US 11,929,078 B2
	Method and system for user voice identification using ensembled deep learning algorithms
Shanshan Tuo, San Jose, CA (US); Divya Beeram, Newwark, CA (US); Meng Chen, Sunnyvale, CA (US); Neo Yuchen, Arcadia, CA (US); Wan Yu Zhang, Milpitas, CA (US); Nivethitha Kumar, Cupertino, CA (US); Kavita Sundar, Redwood City, CA (US); and Tomer Tal, Cupertino, CA (US)
Assigned to Intuit, Inc., Mountain View, CA (US)
Filed by INTUIT INC., Mountain View, CA (US)
Filed on Feb. 23, 2021, as Appl. No. 17/183,006.
Prior Publication US 2022/0270611 A1, Aug. 25, 2022
Int. Cl.
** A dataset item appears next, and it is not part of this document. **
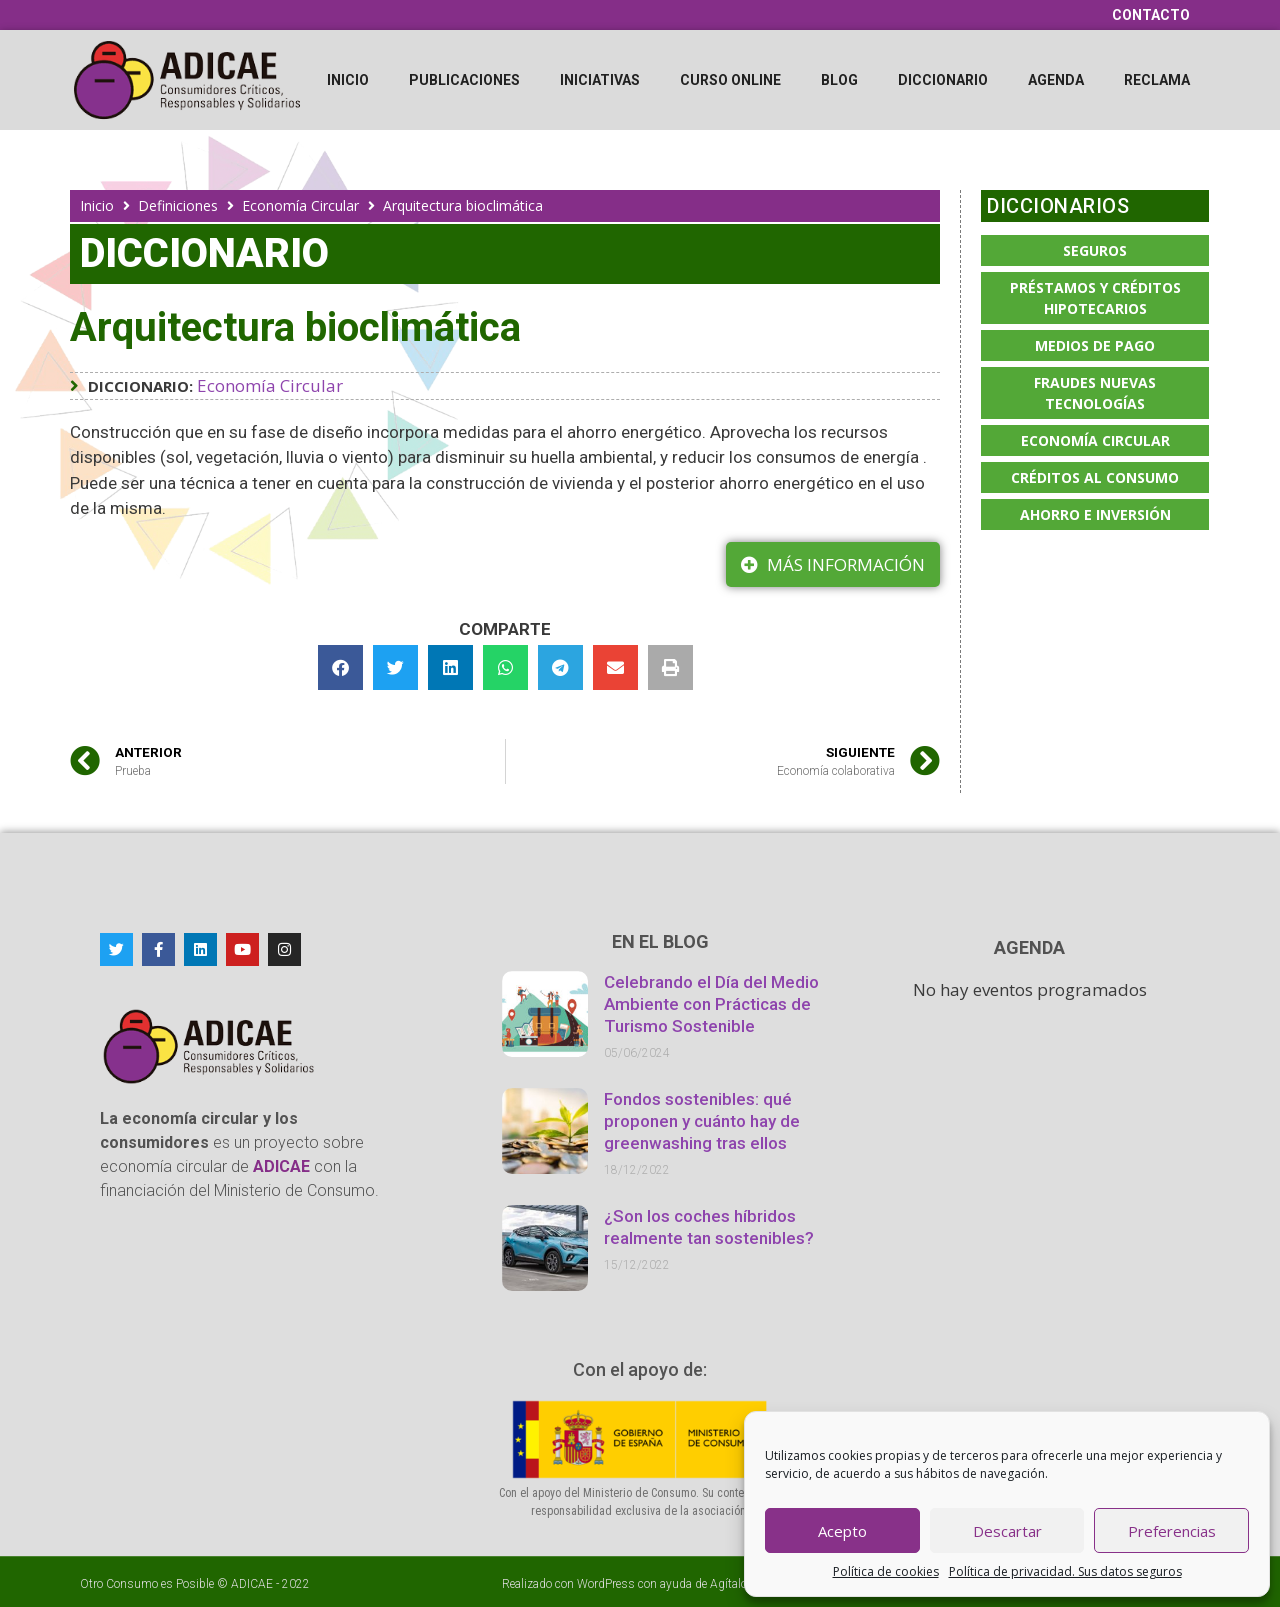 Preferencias (1172, 1531)
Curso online (730, 80)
G10L 17/04 (2013.01); G06F 21/32 (2013.01); G06N 20/20 (2019.01); G10L 17/18 (2013.01); G10L 17/26 (2013.01); G10L 21/0208 (2013.01)
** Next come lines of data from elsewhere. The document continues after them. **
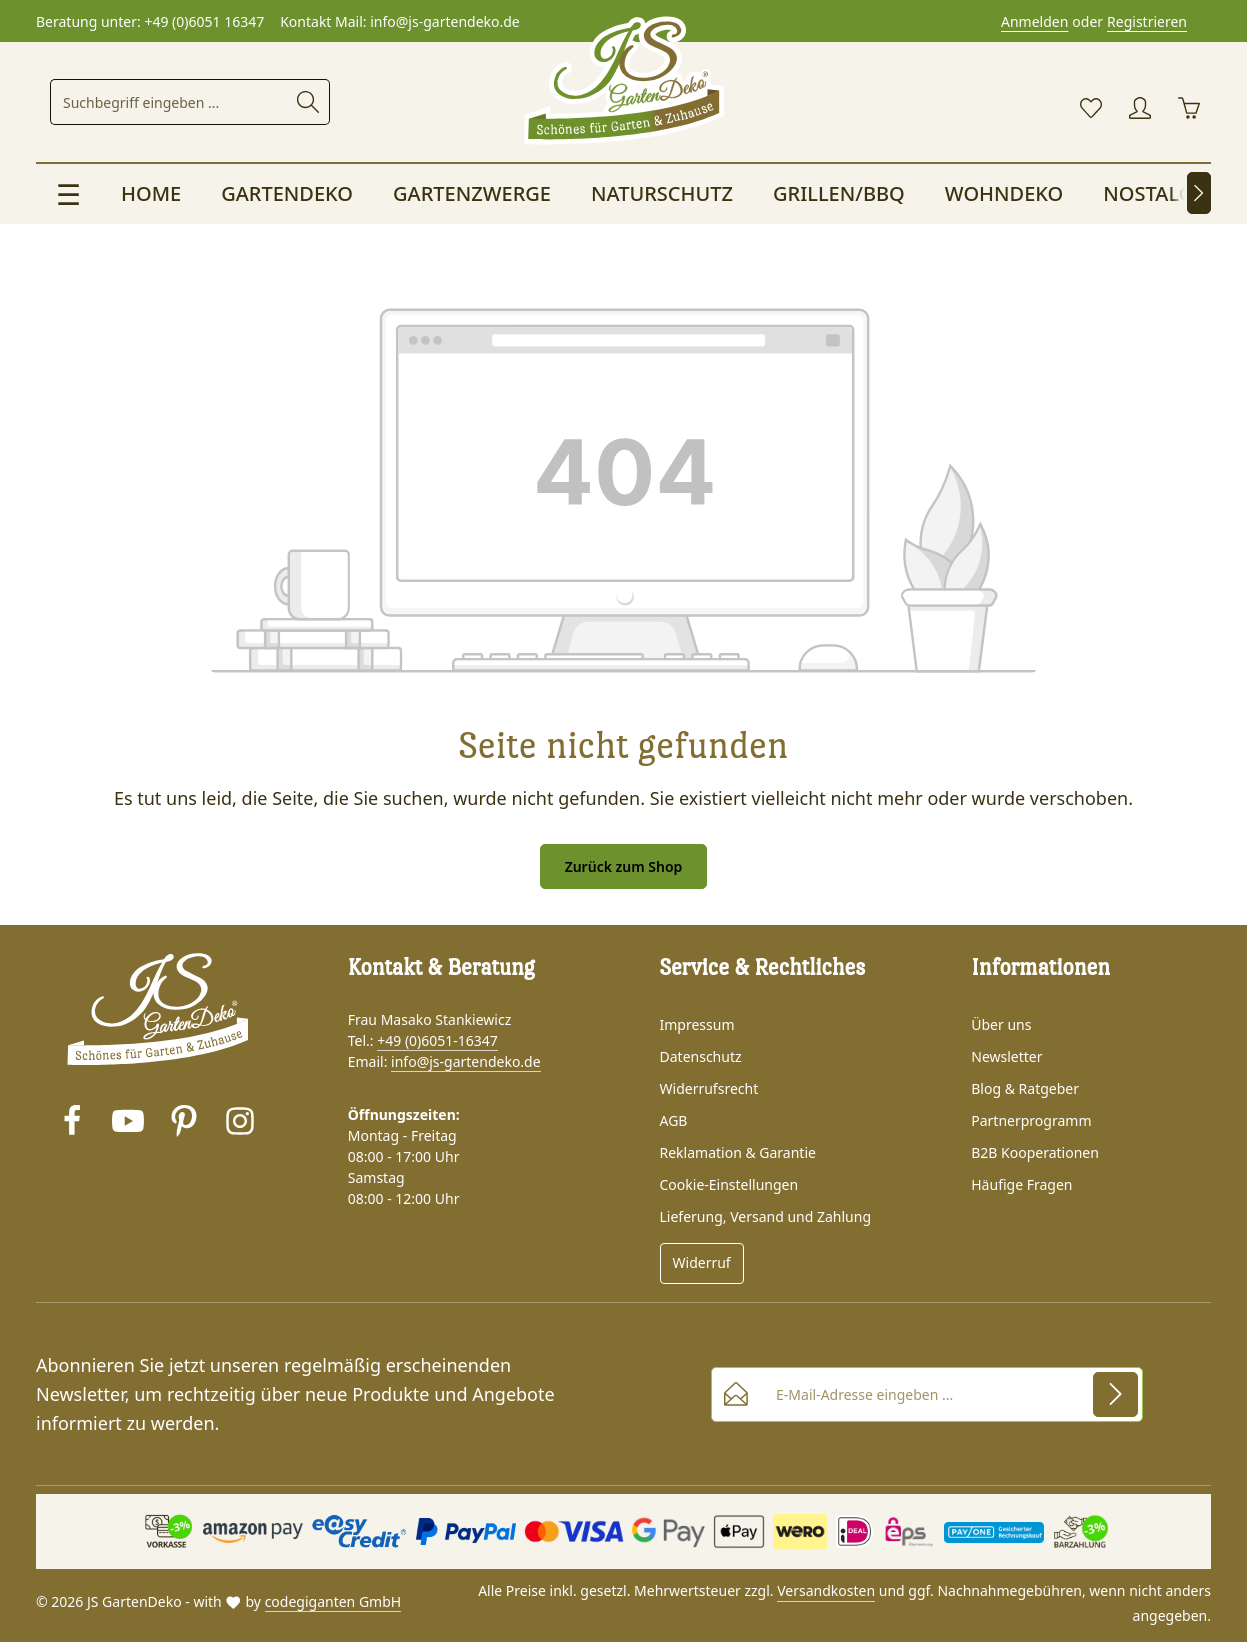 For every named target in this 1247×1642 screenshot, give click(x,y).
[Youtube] (128, 1123)
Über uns (1001, 1024)
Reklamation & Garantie (738, 1152)
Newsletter (1006, 1056)
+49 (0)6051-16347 (437, 1040)
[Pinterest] (184, 1123)
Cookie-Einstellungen (729, 1184)
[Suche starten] (308, 102)
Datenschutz (701, 1056)
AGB (674, 1120)
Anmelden (1034, 21)
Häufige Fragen (1021, 1184)
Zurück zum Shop (624, 866)
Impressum (697, 1024)
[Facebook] (72, 1123)
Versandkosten (826, 1590)
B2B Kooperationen (1035, 1152)
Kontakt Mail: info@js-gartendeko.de (400, 21)
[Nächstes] (1199, 193)
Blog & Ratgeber (1025, 1088)
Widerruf (702, 1262)
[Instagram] (240, 1123)
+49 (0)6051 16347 (204, 21)
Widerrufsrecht (709, 1088)
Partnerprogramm (1031, 1120)
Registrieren (1147, 21)
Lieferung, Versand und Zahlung (766, 1216)
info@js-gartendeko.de (466, 1061)
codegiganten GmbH (333, 1601)
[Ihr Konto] (1139, 108)
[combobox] (169, 102)
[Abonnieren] (1115, 1393)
CPC G10L 17/04 (2013.01) [G06F 21/32 (2013.01); G06N 20/20 (2019.01); G10L 17/18 (2013.01); G10L 17/26 (2013.01); G10L 21/0208 (2013.01)]

18 Claims

1. A method for training a user detection model to identify a user of a software application based on voice recognition, comprising:

receiving a data set including a plurality of recordings of voice interactions with users of a software application;

generating, for each respective recording in the data set, a spectrogram representation based on the respective recording, wherein the spectrogram representation is normalized with respect to a minimum amplitude and a maximum amplitude;

training a plurality of voice recognition models, wherein each model of the plurality of voice recognition models is trained based on the spectrogram representation for each of the plurality of recordings in the data set;

selecting, for a selected speaker of a plurality of speakers, an evaluation set of recordings;

identifying a similar speaker to the selected speaker by:

providing inputs based on the evaluation set of recordings to one or more of the plurality of voice recognition models, and

receiving an output from the one or more of the plurality of voice recognition models identifying the similar speaker as the selected speaker;

re-training the one or more of the plurality of voice recognition models based on a mapping of the selected speaker to the identified similar speaker; and

deploying the plurality of voice recognition models to an interactive voice response system.